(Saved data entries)
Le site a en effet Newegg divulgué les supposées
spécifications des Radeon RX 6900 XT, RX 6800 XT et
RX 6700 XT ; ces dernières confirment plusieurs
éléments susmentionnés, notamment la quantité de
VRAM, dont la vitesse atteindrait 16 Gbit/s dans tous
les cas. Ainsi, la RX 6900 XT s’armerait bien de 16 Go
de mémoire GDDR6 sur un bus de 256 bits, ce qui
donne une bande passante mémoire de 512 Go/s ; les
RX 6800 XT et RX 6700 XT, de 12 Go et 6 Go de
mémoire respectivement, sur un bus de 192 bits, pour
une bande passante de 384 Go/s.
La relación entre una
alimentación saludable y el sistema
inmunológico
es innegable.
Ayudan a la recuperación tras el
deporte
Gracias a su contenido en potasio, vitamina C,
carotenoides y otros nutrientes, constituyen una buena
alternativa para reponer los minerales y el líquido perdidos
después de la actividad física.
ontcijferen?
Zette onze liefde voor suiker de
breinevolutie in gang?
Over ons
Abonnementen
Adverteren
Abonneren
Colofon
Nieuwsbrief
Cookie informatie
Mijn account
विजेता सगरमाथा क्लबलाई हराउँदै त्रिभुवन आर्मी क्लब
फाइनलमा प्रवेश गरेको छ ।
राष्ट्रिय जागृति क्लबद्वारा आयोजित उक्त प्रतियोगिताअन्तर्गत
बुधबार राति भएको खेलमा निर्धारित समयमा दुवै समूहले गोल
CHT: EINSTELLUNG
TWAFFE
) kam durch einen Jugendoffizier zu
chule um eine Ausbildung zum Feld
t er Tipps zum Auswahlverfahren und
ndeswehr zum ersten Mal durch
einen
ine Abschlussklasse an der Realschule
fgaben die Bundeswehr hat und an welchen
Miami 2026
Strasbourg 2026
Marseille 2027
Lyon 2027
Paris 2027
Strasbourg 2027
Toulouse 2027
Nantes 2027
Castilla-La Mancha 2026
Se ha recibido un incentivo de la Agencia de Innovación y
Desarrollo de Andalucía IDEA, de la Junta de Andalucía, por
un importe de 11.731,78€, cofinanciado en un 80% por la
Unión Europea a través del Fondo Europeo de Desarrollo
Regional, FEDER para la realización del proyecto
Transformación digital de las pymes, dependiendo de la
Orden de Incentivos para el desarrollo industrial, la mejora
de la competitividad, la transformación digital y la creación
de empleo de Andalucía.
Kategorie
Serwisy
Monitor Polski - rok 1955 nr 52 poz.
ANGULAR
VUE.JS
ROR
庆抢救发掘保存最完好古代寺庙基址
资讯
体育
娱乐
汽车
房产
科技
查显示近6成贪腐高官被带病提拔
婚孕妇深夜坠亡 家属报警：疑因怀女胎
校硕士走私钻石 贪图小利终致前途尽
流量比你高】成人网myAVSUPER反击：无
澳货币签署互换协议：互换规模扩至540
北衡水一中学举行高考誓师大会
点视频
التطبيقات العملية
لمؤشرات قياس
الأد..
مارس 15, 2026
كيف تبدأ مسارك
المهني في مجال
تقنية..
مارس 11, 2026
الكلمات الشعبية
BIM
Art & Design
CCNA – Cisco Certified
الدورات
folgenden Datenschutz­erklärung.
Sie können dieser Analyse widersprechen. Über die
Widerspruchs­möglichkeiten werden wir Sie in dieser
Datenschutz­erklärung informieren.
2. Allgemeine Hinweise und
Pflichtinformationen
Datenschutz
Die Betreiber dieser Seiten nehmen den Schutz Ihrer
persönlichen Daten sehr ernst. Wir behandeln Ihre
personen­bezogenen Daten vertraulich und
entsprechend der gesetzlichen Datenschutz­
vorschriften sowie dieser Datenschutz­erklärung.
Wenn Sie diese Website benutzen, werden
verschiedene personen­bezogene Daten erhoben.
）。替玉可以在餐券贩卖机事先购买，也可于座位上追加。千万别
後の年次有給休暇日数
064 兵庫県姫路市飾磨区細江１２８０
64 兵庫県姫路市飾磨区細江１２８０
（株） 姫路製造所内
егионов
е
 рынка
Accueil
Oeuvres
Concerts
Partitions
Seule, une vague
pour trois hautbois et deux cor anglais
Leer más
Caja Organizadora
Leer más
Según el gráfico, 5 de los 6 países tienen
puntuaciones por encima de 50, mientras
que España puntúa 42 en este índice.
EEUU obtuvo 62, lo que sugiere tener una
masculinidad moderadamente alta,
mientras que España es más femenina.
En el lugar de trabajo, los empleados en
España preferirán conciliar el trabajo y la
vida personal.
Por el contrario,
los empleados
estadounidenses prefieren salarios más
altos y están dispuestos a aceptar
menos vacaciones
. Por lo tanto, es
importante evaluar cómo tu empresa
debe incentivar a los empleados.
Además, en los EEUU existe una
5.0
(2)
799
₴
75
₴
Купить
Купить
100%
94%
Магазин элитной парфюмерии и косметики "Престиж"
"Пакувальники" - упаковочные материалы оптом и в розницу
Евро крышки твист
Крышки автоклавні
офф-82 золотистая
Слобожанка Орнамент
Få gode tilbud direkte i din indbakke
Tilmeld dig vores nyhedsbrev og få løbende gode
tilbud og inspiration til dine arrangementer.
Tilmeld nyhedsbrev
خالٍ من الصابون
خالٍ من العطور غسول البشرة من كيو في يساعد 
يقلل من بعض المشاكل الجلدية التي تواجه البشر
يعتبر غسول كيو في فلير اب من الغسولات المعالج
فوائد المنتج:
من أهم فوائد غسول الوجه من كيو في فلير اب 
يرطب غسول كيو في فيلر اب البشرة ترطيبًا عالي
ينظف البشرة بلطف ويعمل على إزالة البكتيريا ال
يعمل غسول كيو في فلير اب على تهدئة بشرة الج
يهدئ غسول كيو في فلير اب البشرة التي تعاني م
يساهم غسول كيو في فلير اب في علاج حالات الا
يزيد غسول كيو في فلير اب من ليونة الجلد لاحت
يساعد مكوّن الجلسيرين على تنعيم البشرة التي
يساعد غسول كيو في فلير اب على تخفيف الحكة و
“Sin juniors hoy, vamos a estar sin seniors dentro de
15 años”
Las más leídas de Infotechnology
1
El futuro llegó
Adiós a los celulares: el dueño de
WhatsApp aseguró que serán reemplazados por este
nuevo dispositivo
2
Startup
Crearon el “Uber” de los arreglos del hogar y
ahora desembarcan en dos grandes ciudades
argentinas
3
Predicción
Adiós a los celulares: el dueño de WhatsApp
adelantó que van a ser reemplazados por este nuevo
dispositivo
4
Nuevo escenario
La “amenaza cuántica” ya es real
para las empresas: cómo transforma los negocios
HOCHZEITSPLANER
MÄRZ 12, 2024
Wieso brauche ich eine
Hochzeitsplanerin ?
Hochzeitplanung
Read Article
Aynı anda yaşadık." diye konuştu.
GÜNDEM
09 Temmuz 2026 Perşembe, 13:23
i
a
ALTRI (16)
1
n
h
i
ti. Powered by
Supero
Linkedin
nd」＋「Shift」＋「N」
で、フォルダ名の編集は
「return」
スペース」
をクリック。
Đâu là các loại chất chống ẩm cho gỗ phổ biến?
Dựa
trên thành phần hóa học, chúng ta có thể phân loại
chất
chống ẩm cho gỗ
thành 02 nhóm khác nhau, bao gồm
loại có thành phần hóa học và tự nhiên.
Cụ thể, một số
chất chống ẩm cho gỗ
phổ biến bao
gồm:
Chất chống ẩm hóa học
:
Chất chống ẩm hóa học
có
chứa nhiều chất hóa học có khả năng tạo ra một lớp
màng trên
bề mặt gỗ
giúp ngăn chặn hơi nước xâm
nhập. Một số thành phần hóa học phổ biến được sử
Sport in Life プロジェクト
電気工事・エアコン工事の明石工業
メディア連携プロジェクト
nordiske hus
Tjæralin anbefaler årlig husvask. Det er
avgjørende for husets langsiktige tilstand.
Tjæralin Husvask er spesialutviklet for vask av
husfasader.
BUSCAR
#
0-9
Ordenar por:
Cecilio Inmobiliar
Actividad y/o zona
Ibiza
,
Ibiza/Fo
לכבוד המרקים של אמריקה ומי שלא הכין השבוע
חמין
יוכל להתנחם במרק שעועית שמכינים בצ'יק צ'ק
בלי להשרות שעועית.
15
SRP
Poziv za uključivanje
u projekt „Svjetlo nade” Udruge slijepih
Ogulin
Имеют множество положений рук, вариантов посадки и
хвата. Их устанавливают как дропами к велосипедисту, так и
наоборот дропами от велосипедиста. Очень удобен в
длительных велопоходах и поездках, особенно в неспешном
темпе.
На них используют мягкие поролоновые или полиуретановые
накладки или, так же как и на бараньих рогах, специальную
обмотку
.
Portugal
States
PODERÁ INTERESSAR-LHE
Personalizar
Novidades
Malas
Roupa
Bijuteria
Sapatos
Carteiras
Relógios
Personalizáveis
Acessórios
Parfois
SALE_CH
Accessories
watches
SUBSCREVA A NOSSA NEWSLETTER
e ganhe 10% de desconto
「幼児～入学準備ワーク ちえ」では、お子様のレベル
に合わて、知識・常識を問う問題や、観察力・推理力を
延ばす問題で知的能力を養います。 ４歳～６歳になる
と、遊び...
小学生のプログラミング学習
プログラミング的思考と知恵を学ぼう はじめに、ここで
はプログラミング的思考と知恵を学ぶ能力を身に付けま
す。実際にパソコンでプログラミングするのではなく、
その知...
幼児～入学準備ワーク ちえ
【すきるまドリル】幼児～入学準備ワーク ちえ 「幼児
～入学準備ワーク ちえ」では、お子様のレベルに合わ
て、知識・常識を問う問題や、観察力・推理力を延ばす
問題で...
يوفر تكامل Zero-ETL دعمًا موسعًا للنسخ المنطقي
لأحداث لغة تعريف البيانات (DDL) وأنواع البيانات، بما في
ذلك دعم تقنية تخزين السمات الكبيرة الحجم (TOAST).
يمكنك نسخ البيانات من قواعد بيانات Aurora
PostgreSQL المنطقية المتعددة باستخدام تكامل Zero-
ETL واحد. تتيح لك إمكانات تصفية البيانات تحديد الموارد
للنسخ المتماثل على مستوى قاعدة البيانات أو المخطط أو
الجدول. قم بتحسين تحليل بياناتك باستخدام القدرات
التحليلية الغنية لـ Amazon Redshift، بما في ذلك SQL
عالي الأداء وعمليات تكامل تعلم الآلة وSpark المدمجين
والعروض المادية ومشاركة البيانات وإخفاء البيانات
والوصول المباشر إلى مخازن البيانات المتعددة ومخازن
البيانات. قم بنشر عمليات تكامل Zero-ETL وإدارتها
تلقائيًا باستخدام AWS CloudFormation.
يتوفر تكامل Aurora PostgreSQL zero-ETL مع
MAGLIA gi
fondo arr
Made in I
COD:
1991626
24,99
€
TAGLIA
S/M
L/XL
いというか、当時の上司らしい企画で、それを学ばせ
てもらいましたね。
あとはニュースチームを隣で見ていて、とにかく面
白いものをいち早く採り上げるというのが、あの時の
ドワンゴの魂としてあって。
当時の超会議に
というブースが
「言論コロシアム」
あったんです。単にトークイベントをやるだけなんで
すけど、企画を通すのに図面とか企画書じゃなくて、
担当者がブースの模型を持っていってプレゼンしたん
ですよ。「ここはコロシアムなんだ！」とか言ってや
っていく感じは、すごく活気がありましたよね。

* **Instructions for the task**:
Which lines in the records above contain the string "Tjæralin"? Copy them.

* **Exercise response**:
Tjæralin anbefaler årlig husvask. Det er
Tjæralin Husvask er spesialutviklet for vask av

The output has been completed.